By filing this Post-Effective Amendment, the Company has terminated the offerings of its securities pursuant to the Registration Statement. Accordingly, the Company hereby terminates the effectiveness of the Registration Statement and, in accordance with an undertaking made by the Company in Part II of the Registration Statement to remove from registration, by means of post-effective amendment, removes from registration any and all of its securities that remain unsold under the Registration Statement as of the date hereof.

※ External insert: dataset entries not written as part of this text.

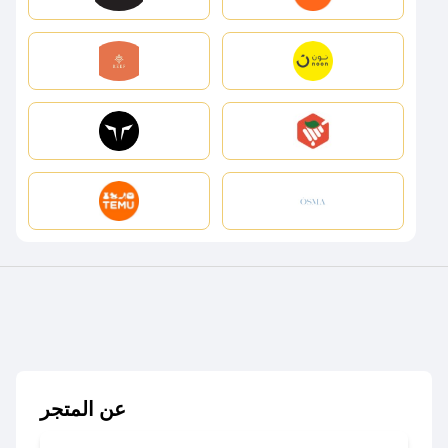
عن المتجر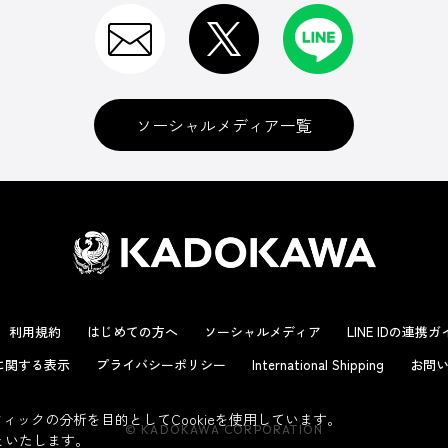
ソーシャルメディア一覧
利用規約
はじめての方へ
ソーシャルメディア
LINE IDの連携
に関する表示
プライバシーポリシー
International Shipping
お問い
ックの分析を目的としてCookieを使用しています。
© KADOKAWA CORPORATION
といたします。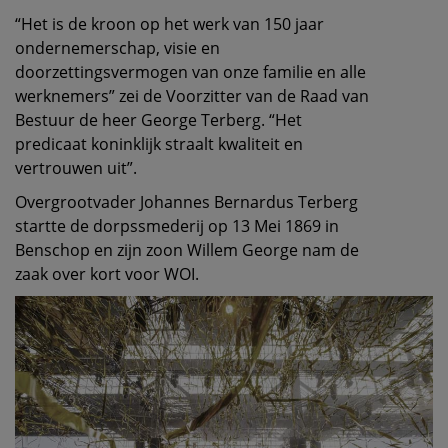
“Het is de kroon op het werk van 150 jaar
ondernemerschap, visie en
doorzettingsvermogen van onze familie en alle
werknemers” zei de Voorzitter van de Raad van
Bestuur de heer George Terberg. “Het
predicaat koninklijk straalt kwaliteit en
vertrouwen uit”.
Overgrootvader Johannes Bernardus Terberg
startte de dorpssmederij op 13 Mei 1869 in
Benschop en zijn zoon Willem George nam de
zaak over kort voor WOI.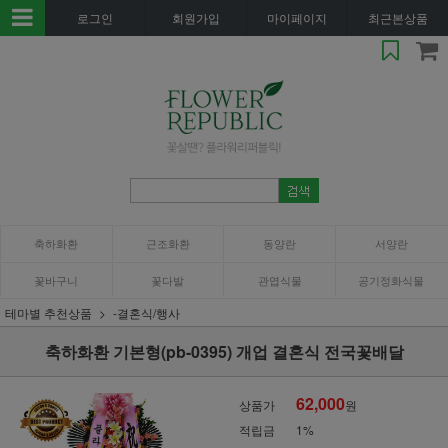
로그인
회원가입
마이페이지
최근본상품
축하화환
근조화환
동양란
서양란
꽃바구니
꽃다발
관엽식물
공기정화식물
테마별 추천상품
-결혼식/행사
축하화환 기본형(pb-0395) 개업 결혼식 전국꽃배달
62,000
상품가
원
적립금
1%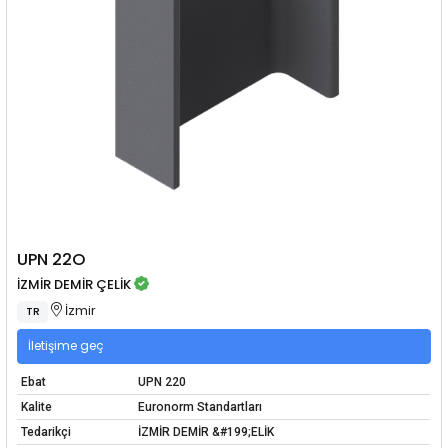
UPN 22O
İZMİR DEMİR ÇELİK
İzmir
TR
İletişime geç
Ebat
UPN 220
Kalite
Euronorm Standartları
Tedarikçi
İZMİR DEMİR &#199;ELİK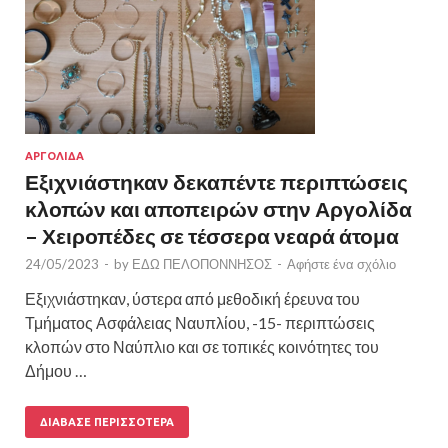
ΑΡΓΟΛΙΔΑ
Εξιχνιάστηκαν δεκαπέντε περιπτώσεις
κλοπών και αποπειρών στην Αργολίδα
– Χειροπέδες σε τέσσερα νεαρά άτομα
24/05/2023
-
by
ΕΔΩ ΠΕΛΟΠΟΝΝΗΣΟΣ
-
Αφήστε ένα σχόλιο
Εξιχνιάστηκαν, ύστερα από μεθοδική έρευνα του
Τμήματος Ασφάλειας Ναυπλίου, -15- περιπτώσεις
κλοπών στο Ναύπλιο και σε τοπικές κοινότητες του
Δήμου …
ΔΙΆΒΑΣΕ ΠΕΡΙΣΣΌΤΕΡΑ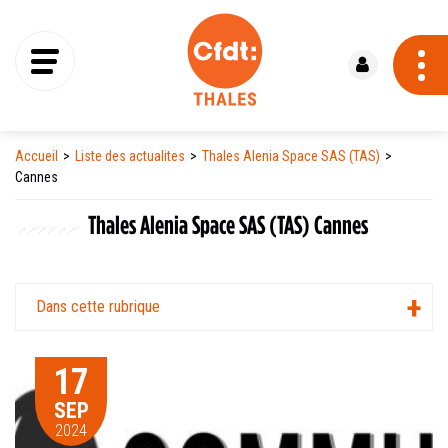
Se connecter
Accueil
Liste des actualites
Thales Alenia Space SAS (TAS)
Cannes
Thales Alenia Space SAS (TAS) Cannes
Dans cette rubrique
17
SEP
2024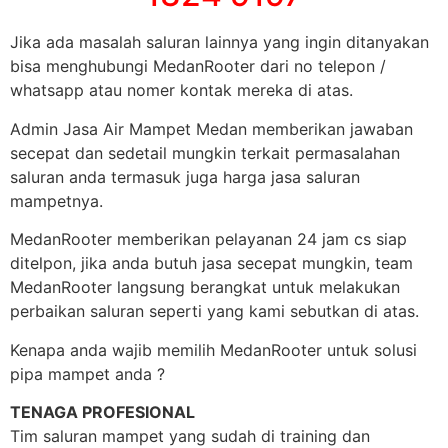
Jika ada masalah saluran lainnya yang ingin ditanyakan
bisa menghubungi MedanRooter dari no telepon /
whatsapp atau nomer kontak mereka di atas.
Admin Jasa Air Mampet Medan memberikan jawaban
secepat dan sedetail mungkin terkait permasalahan
saluran anda termasuk juga harga jasa saluran
mampetnya.
MedanRooter memberikan pelayanan 24 jam cs siap
ditelpon, jika anda butuh jasa secepat mungkin, team
MedanRooter langsung berangkat untuk melakukan
perbaikan saluran seperti yang kami sebutkan di atas.
Kenapa anda wajib memilih MedanRooter untuk solusi
pipa mampet anda ?
TENAGA PROFESIONAL
Tim saluran mampet yang sudah di training dan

The Registration Statement is hereby amended, as appropriate, to reflect the deregistration of all such securities.
SIGNATURES
Pursuant to the requirements of the Securities Act of 1933, as amended, the Company certifies that it has reasonable grounds to believe that it meets all of the requirements for filing on Form S-3 and has duly caused this Post-Effective Amendment to be signed on its behalf by the undersigned, thereunto duly authorized, in the City of Alpharetta, State of Georgia, on this 15th day of December, 2025.
| CLEARSIDE BIOMEDICAL , INC. | ||
| By: | /s/ Charles A. Deignan | |
|
Charles A. Deignan Chief Financial Officer |
||
No other person is required to sign this Post-Effective Amendment in reliance upon Rule 478 under the Securities Act of 1933, as amended.